When he graduated, he faced two options: he was accepted into the film scoring program at the University of Southern California, and into the masters’ program in performance at Northwestern University. The latter also offered a full fellowship. “It boiled down to economics,” says Seidle, who went on to graduate from Northwestern. “I never lost the draw that music production has for me and I always keep my hand in it, but that was a crossroads for me. I chose performance… but it just as easily could have gone the other way.”
He keeps those production skills sharp through his work as a composer, arranger, and producer. Over the past 20 years, Seidle has frequently collaborated with composer and music director Dave Pierce, including as Associate Music Director for the Opening and Closing Ceremonies of the Vancouver 2010 Olympics, which earned Pierce an Emmy.
Seidle doesn’t expect virtual performances to disappear anytime soon. They’re a great way for musicians to connect with people, especially right now when venues are closed, and to make music more accessible. On the downside, they’re very time intensive and expensive — and at this point, there is no good revenue stream to recover those costs.

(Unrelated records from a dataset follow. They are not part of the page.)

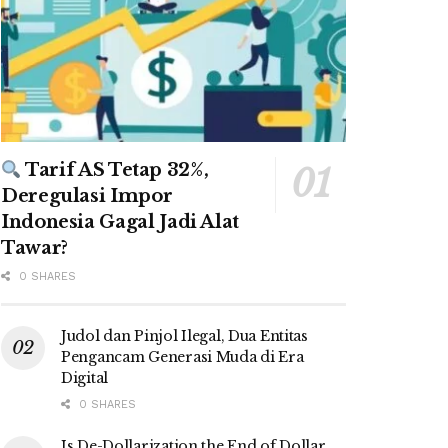
Tarif AS Tetap 32%,
Deregulasi Impor
Indonesia Gagal Jadi Alat
Tawar?
0 SHARES
Judol dan Pinjol Ilegal, Dua Entitas
Pengancam Generasi Muda di Era
Digital
0 SHARES
Is De-Dollarization the End of Dollar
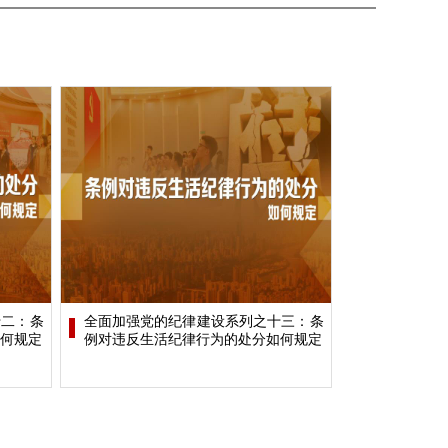
十二：条
全面加强党的纪律建设系列之十三：条
何规定
例对违反生活纪律行为的处分如何规定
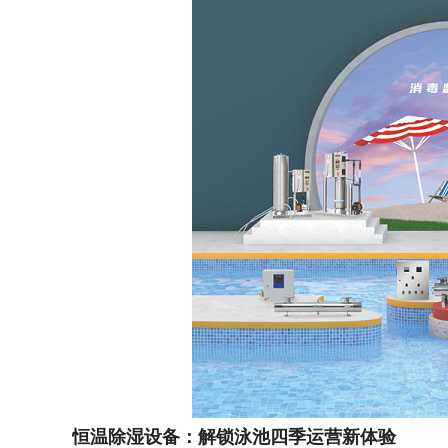
恒温除湿设备：解锁泳池四季运营新体验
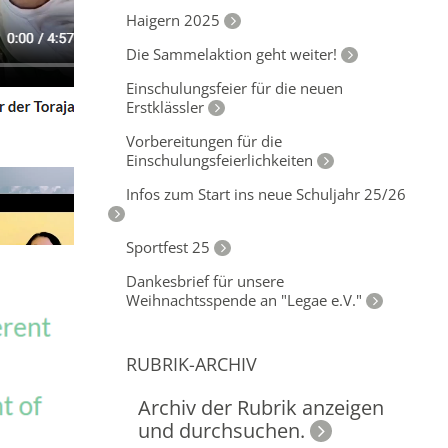
Haigern 2025
Die Sammelaktion geht weiter!
Einschulungsfeier für die neuen
Erstklässler
Vorbereitungen für die
Einschulungsfeierlichkeiten
Infos zum Start ins neue Schuljahr 25/26
Sportfest 25
Dankesbrief für unsere
Weihnachtsspende an "Legae e.V."
RUBRIK-ARCHIV
Archiv der Rubrik anzeigen
und durchsuchen.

But he adds that online videos will never replace the live experience, where musicians come together onstage and perform side by side, listening to each other instead of a click track, following the lead of a live conductor instead of a video, and feeling the audience respond to the music in real time.
Despite keeping busy with virtual projects — and the occasional excursion in his restored 1972 VW van — what Seidle wants most is to get back onstage. “I miss it so much,” he says. “Especially our hall — the Jack Singer has world-class acoustics and it’s always been home. I grew up in Calgary and I’m so familiar with that hall, I’m so familiar with the musicians in this city, so to not be onstage — and to not be on that stage — is hard. It feels like you can’t go home.”